Efgartigimod treatment helps improve platelet counts in patients with immune thrombocytopenia
The novel agent efgartigimod (EFG) improved platelet counts for more than half of the patients with immune thrombocytopenia (ITP) who received the drug in the phase III ADVANCE IV trial, according to results presented at the 64th annual meeting of the American Society of Hematology in New Orleans.
Already approved by the Food and Drug Administration for the treatment of myasthenia gravis, EFG (Vyvgart, Argenx) is an antibody fragment that reduces immunoglobulin G levels, allowing platelet numbers to increase.
More than half (51.2%) of patients who received EFG met criteria for response (consecutive visits at least 7 days apart, platelet levels greater than 30,000 platelets per microliter, and improvement in the absence of bleeding events) compared to 20% of patients who received placebo in the double-blinded trial.
The study’s primary endpoint was the number of participants who maintained. Secondary endpoints included, among others, the number of bleeding episodes and the proportion of participants who had sustained platelet levels above 50,000 for at least six of the final eight weeks of the study.

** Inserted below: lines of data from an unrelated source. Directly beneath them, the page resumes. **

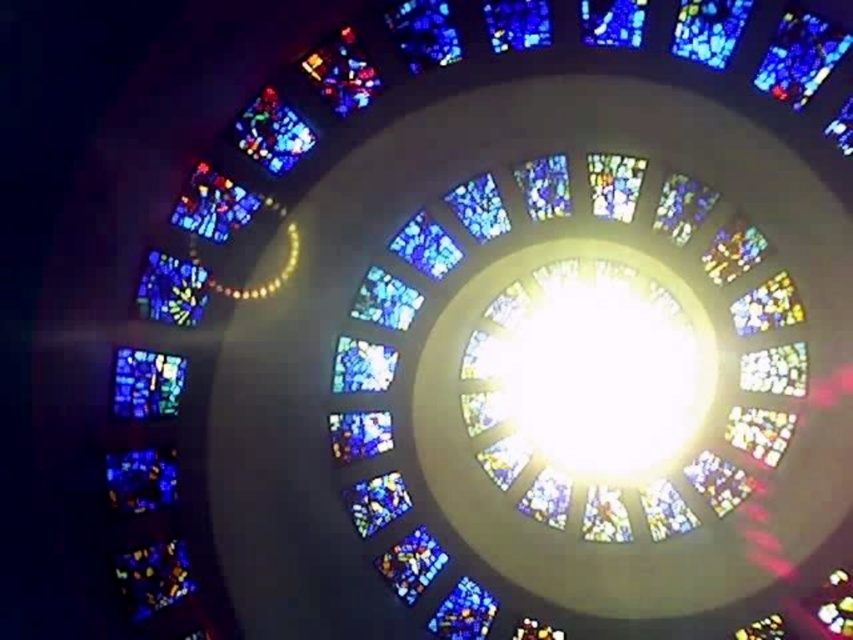 You are an art restorer examining the stained glass window. You need to replace a damaged piece. Which piece, the multicolored stained glass at lower left or the multicolored stained glass window at upper left, requires a larger replacement piece?

The multicolored stained glass at lower left requires a larger replacement piece because it has a larger size compared to the multicolored stained glass window at upper left.

You are standing in front of the circular stained glass window and notice two sections of multicolored stained glass at lower left and multicolored stained glass window at upper left. Which section would appear larger to you?

The multicolored stained glass at lower left is closer to the viewer than the multicolored stained glass window at upper left, so it would appear larger.

You are standing 100 feet away from the point at coordinates point (514, 428). If you walk directly towards it, how many more feet will you need to walk to reach the point?

You are currently 100 feet away from the point (514, 428), and the total distance to the point is 396.15 feet. Therefore, you need to walk an additional 296.15 feet to reach the point. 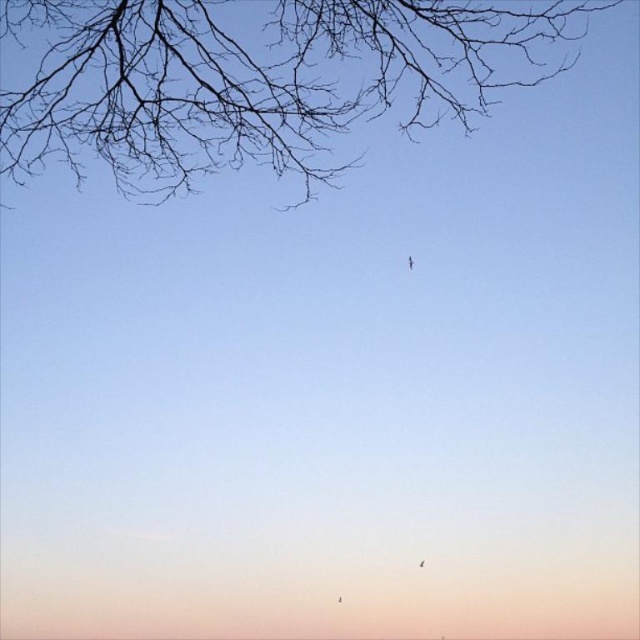 Question: Is brown branches at upper left above transparent plastic kite at center?

Choices:
 (A) no
 (B) yes

Answer: (B)

Question: Does brown branches at upper left have a greater width compared to transparent plastic kite at center?

Choices:
 (A) yes
 (B) no

Answer: (A)

Question: Is brown branches at upper left positioned in front of transparent plastic kite at center?

Choices:
 (A) yes
 (B) no

Answer: (A)

Question: Among these objects, which one is farthest from the camera?

Choices:
 (A) transparent plastic kite at center
 (B) brown branches at upper left

Answer: (A) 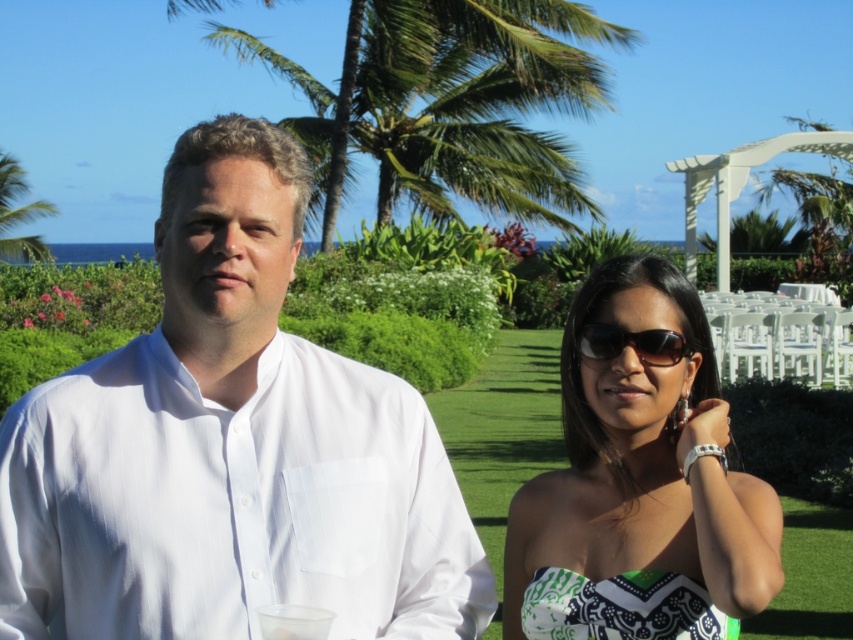 Based on the scene description, which palm tree is wider between the green leafy palm tree at upper center and the green leafy palm tree at upper left?

The green leafy palm tree at upper center is wider than the green leafy palm tree at upper left.

You are standing at the point labeled point (x=32, y=252) and want to walk towards the point labeled point (x=578, y=72). Which direction should you face to move directly towards your destination?

You should face forward because point (x=578, y=72) is in front of point (x=32, y=252). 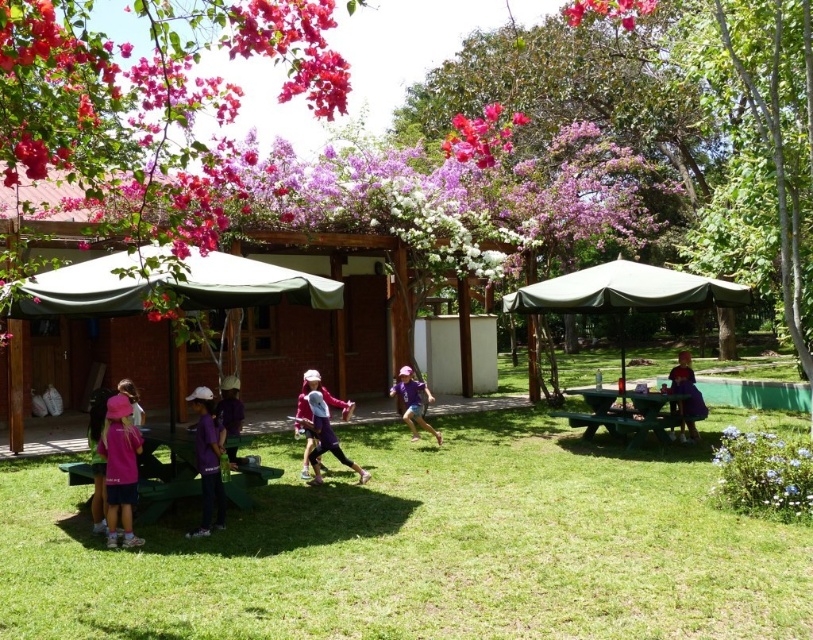 Who is positioned more to the left, green fabric canopy at center or green fabric canopy at right?

From the viewer's perspective, green fabric canopy at center appears more on the left side.

Is green fabric canopy at center behind green fabric canopy at right?

No.

Describe the element at coordinates (168, 284) in the screenshot. I see `green fabric canopy at center` at that location.

In order to click on green fabric canopy at center in this screenshot , I will do `click(168, 284)`.

Consider the image. Does vivid pink petals at upper center come behind purple fabric at right?

No, it is in front of purple fabric at right.

Find the location of `vivid pink petals at upper center`. vivid pink petals at upper center is located at coordinates (607, 10).

Looking at this image, does pink fabric at lower left have a larger size compared to purple fabric dress at center?

Incorrect, pink fabric at lower left is not larger than purple fabric dress at center.

Does pink fabric at lower left appear over purple fabric dress at center?

Correct, pink fabric at lower left is located above purple fabric dress at center.

You are a GUI agent. You are given a task and a screenshot of the screen. Output one action in this format:
    pyautogui.click(x=<x>, y=<y>)
    Task: Click on the pink fabric at lower left
    This screenshot has width=813, height=640.
    Given the screenshot: What is the action you would take?
    pyautogui.click(x=120, y=468)

Find the location of a particular element. This screenshot has height=640, width=813. pink fabric at lower left is located at coordinates (120, 468). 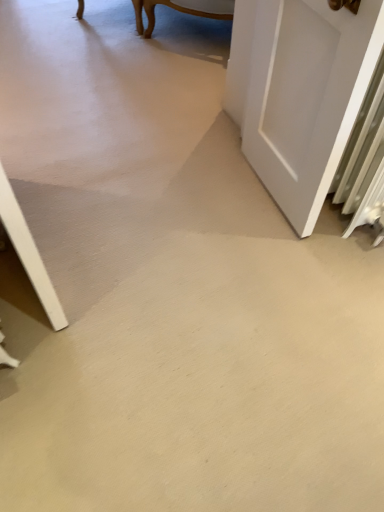 This screenshot has width=384, height=512. In order to click on free region on the left part of white matte door at right in this screenshot , I will do `click(192, 198)`. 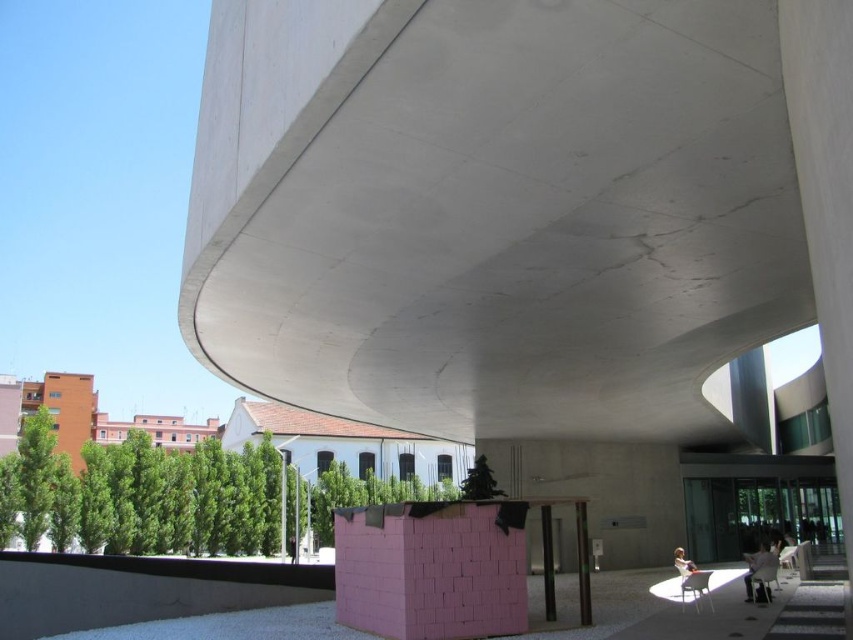 Based on the photo, you are standing at the entrance of the building and want to place a pink foam block at center. What are the coordinates where you should place it?

The pink foam block at center should be placed at coordinates point (431, 568).

You are standing in front of the curved concrete structure and want to determine which of the two points, point (514, 561) or point (554, 616), is closer to you. Based on the scene, which point should you choose?

Point (514, 561) is closer to the camera than point (554, 616), so you should choose point (514, 561) as it is nearer to your position.

You are an architect designing a new installation. You have two objects in your design plan, the pink foam block at center and the smooth concrete pillar at center. According to the image, which object is placed above the other?

The pink foam block at center is positioned over the smooth concrete pillar at center, meaning it is placed above the pillar. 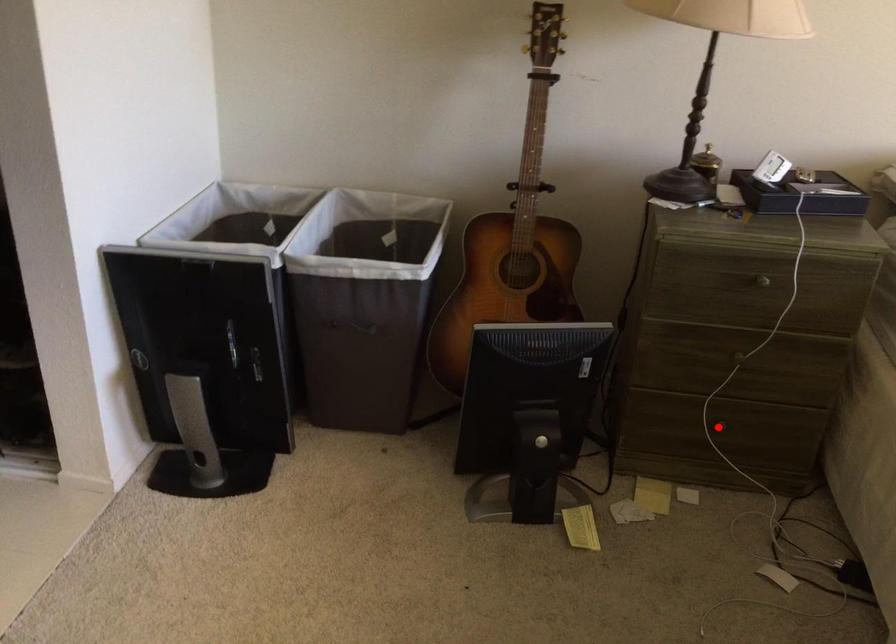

In addition, more patients in the EFG arm met the primary endpoint. At 24 weeks, 21.8% of participants treated with EFG, compared with 5% of those who received a placebo, met the primary endpoint of a platelet level of more than 50,000 per microliter during weeks 19 through 24.
For the study, 131 patients in six countries were enrolled. Participants had long-standing, severe ITP with a median time since diagnosis of 4.57 years, and a baseline median platelet count of 17,000 per microliter. The patients were also heavily pretreated, with more than two-thirds (67.2%) having at least three prior ITP therapies. Patients randomly received IV infusions of either EFG or a placebo for 24 weeks at a ratio of 2:1
EFG was generally well tolerated. Adverse events (AEs) including bruising, headaches, and blood in urine were roughly equal in both groups. Serious AEs were reported in 8.1% of the EFG group and 15.6% of the placebo group. None were considered to be treatment-related.
The patients who received EFG will be followed for a minimum of 2 years to continue to evaluate safety and long-term platelet response.